Medicube is made in Korea, and it’s an excellent microcurrent device, but it’s way more intense than the products available in America. In addition to the microcurrents of electricity it gives to the face, Cassandra uses the Medicube for her shoulders and neck. Cassandra has a lot of stress in her neck and shoulders, and its gripping action feels really nice. The Medicube comes with a massager, and it feels really good even though it does shock you a bit. 

Is DIY dermaplanning safe?

As for dermaplanning, yes, dermaplanning can cause breakouts, but it is actually wonderful to do it yourself, especially if you’re looking for exfoliation and the elimination of peach fuzz. 

People say dermaplanning causes breakouts for the  following reasons. We have hairs that grow beneath the skin and protrude at the surface. And when we shave those off along with the top layers of dead skin cells, it’s a mild way to exfoliate and refresh the skin. Dermaplanning is basically like shaving for women. So,  if you have an infection or you nick the skin, that can cause problems, but dermaplanning is basically like female face shaving. So, just like any blade, make sure it’s clean. Also, of you are acne prone, be aware that if you’re removing those hairs, which offers oil a channel to escape. And therefore, breakouts could happen. That's why Cassandra actually has a full dermaplaning skincare routine. She uses a face mask for anti-blemish and breakout prevention, and she has found that it works excellently for her. 

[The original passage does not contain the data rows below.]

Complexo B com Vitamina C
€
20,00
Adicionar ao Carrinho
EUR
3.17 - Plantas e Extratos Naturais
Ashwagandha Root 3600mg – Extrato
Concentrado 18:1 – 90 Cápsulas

In addition, sermaplanning can be especially helpful if you wear makeup because facial hair typically sticks to makeup.Moreover, dermaplanning can help skincare products like niacinamide from peeling up. 

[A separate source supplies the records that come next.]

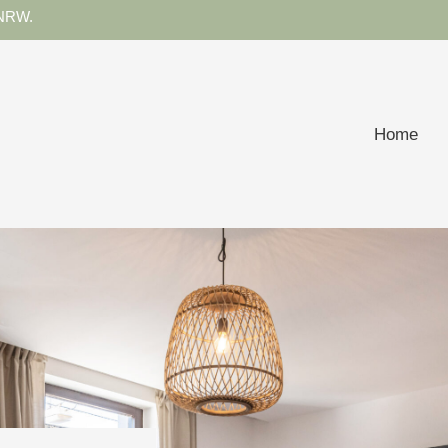
NRW.
Home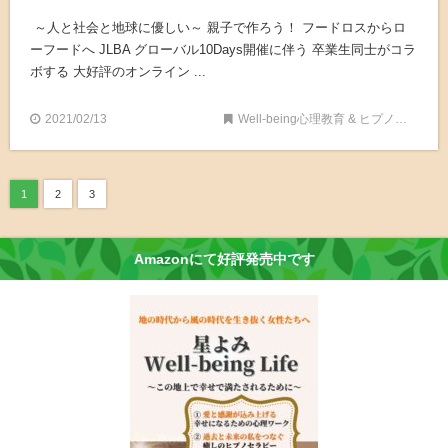
～人と社会と地球に優しい～ 親子で作ろう！ フードロスからロ
ーフードへ JLBA グローバル10Days開催に伴う 卒業生同士がコラ
ボする 大好評のオンライン ...
2021/02/13
Well-being心理教育 & ヒプノセラピー
1
2
3
Amazonにて好評発売中です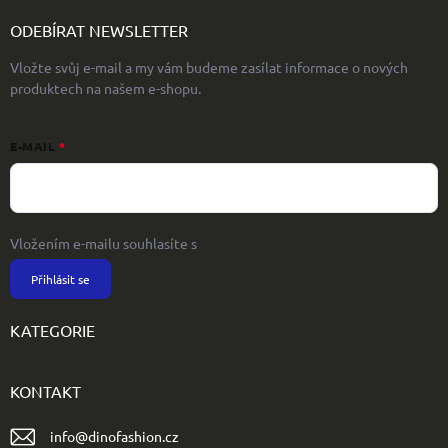
ODEBÍRAT NEWSLETTER
Vložte svůj e-mail a my vám budeme zasílat informace o nových
produktech na našem e-shopu.
E-MAIL
Vložením e-mailu souhlasíte s
podmínkami ochrany osobních údajů
Přihlásit se
KATEGORIE
KONTAKT
info
@
dinofashion.cz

The Versed dermaplanner is Cassandra’s favorite. She used to use Dermaflash, but that was $150 and had replacement blades. The Versed blade is less expensive, gets that peach fuzz off nicely, and makes the skin baby smooth. The versed blade works well. It has 3 blades, and it is $20 which is much less expensive. You can get it at Target.  


Versed Instant Gratification Dermaplanning Tool - $19.99


Dermaplanning LUXE Device - $199



Finally, if you're going to an aesthetic office and paying twice a month to get your peachfuzz removed, you can save time and money by doing it at home. The only thing is that you have to learn how to do it properly first. Cassandra wants to help people understand, embrace their skin, and save money, and she cannot consciously recommend that you spend tons of money in clinic or medi spa to get peach fuzz removed. It’s better to do it at home if you can keep up with it. Doing it at a spa and salon is good if you want to test it out. But, when it comes to the price of maintenance, why not learn to do it yourself?

On the other hand, things like  chemical peels, microneedling, and other treatments you can mess up your dermis with should be left up to professions. Do not use a hyaluron pen, and do not inject things into yourself with a product built for medication delivery or diabetes. Let’s leave the botox and fillers to trained injectors!

Stay safe, butterflies, and reapply SPF when you use these tools!